Records drawn from a dataset
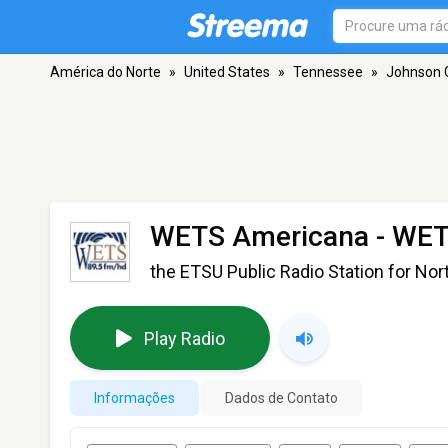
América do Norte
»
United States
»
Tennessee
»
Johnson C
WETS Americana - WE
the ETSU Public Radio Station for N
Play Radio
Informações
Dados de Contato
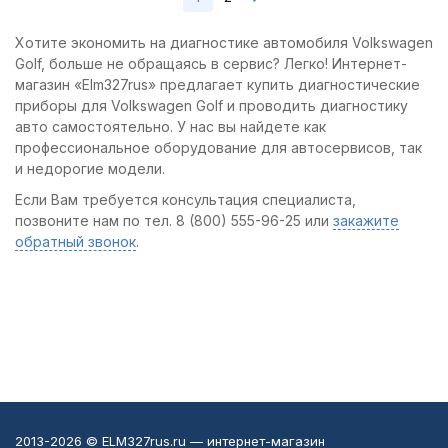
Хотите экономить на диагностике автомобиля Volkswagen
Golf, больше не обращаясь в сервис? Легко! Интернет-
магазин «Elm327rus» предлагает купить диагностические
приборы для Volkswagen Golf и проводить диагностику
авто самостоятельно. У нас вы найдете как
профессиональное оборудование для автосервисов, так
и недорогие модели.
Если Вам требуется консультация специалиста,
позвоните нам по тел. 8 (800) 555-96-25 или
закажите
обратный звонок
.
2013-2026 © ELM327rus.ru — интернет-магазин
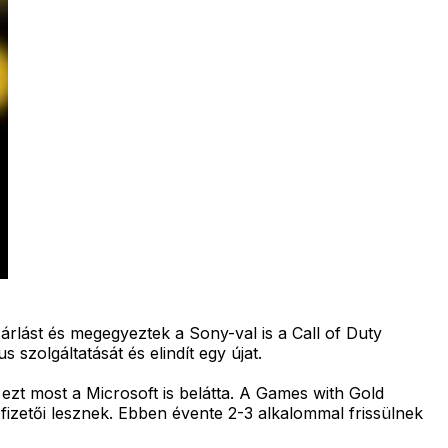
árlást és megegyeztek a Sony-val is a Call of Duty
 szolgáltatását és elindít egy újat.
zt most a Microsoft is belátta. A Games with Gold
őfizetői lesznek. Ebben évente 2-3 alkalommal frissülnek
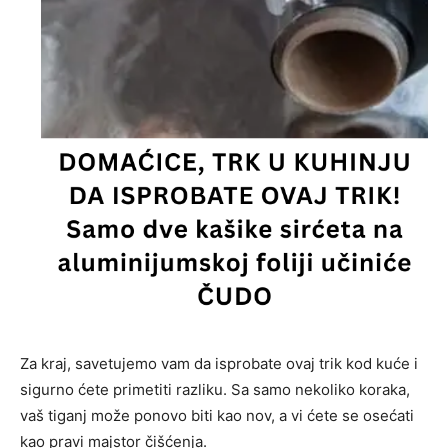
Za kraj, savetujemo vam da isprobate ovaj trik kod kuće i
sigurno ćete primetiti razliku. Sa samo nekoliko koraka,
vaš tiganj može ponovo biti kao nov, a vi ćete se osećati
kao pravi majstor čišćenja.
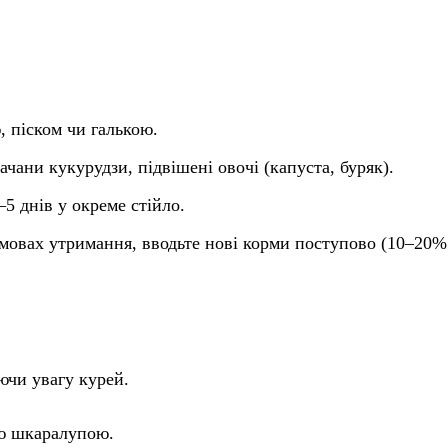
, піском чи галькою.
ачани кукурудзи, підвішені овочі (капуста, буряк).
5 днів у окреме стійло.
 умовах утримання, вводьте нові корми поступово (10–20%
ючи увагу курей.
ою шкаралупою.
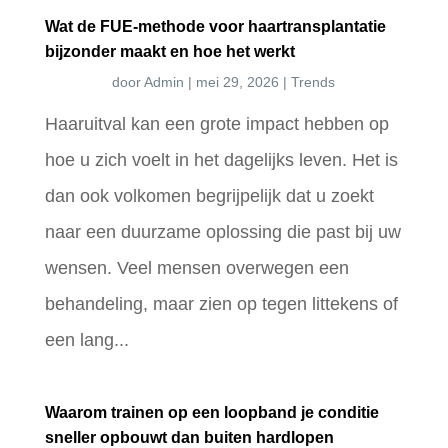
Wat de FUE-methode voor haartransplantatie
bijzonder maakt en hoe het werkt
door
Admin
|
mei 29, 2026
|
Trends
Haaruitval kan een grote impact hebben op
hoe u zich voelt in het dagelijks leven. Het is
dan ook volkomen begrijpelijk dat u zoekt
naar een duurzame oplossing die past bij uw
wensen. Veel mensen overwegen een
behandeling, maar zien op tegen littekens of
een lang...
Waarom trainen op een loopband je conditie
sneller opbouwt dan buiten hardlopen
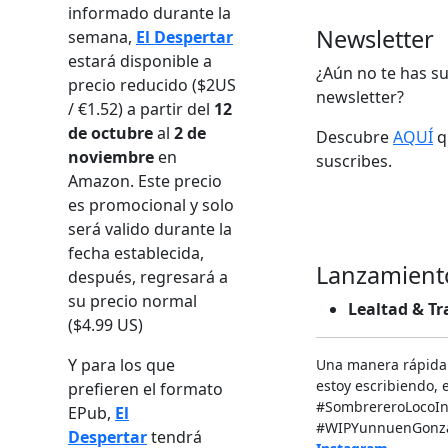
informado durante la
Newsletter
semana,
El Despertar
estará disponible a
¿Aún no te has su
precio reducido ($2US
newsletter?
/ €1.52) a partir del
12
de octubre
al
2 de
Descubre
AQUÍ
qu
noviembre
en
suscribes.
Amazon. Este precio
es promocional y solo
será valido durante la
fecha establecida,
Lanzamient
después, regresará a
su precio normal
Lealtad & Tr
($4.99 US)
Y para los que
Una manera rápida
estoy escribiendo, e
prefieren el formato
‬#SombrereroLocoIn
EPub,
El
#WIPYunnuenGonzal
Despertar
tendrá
---
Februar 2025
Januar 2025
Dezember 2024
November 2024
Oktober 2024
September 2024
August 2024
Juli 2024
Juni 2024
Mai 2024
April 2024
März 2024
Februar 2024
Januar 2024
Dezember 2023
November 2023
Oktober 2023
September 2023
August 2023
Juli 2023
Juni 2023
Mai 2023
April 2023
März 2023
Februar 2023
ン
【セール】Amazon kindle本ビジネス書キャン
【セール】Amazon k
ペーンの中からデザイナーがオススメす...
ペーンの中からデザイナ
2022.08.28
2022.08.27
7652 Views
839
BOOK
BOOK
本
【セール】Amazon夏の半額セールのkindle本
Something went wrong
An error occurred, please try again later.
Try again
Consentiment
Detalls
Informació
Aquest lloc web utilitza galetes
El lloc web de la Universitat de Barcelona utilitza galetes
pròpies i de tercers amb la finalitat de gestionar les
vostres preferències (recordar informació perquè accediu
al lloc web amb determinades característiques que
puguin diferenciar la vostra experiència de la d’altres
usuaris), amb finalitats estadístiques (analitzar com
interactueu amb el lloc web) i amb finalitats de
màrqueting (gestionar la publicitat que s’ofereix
---
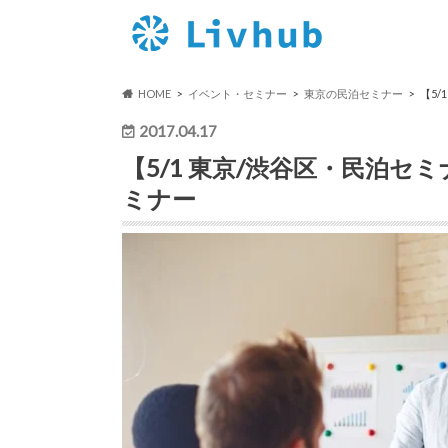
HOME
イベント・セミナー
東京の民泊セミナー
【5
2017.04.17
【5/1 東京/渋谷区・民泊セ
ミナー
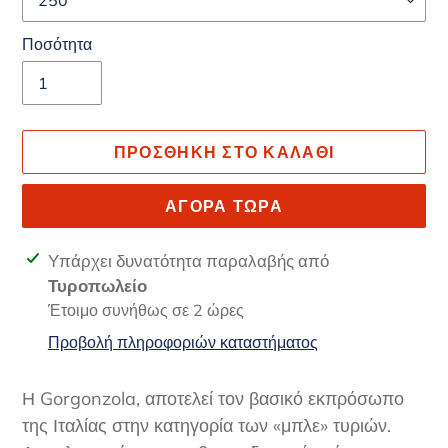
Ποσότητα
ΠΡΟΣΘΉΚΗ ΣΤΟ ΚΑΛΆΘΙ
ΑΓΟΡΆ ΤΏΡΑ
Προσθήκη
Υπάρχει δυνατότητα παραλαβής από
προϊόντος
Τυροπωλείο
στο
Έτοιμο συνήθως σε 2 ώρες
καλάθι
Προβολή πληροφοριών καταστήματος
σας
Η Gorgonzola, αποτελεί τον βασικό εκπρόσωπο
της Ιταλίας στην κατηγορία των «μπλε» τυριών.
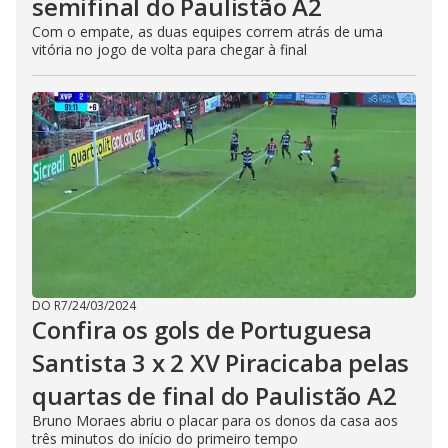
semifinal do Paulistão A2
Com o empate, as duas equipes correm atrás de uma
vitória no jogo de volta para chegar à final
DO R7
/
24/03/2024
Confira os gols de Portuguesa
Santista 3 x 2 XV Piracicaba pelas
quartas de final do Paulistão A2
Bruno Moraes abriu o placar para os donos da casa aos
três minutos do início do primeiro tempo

Assigned task: I need every line of the data that has the word "lloc"; please list them.

Written solution:
Aquest lloc web utilitza galetes
El lloc web de la Universitat de Barcelona utilitza galetes
al lloc web amb determinades característiques que
interactueu amb el lloc web) i amb finalitats de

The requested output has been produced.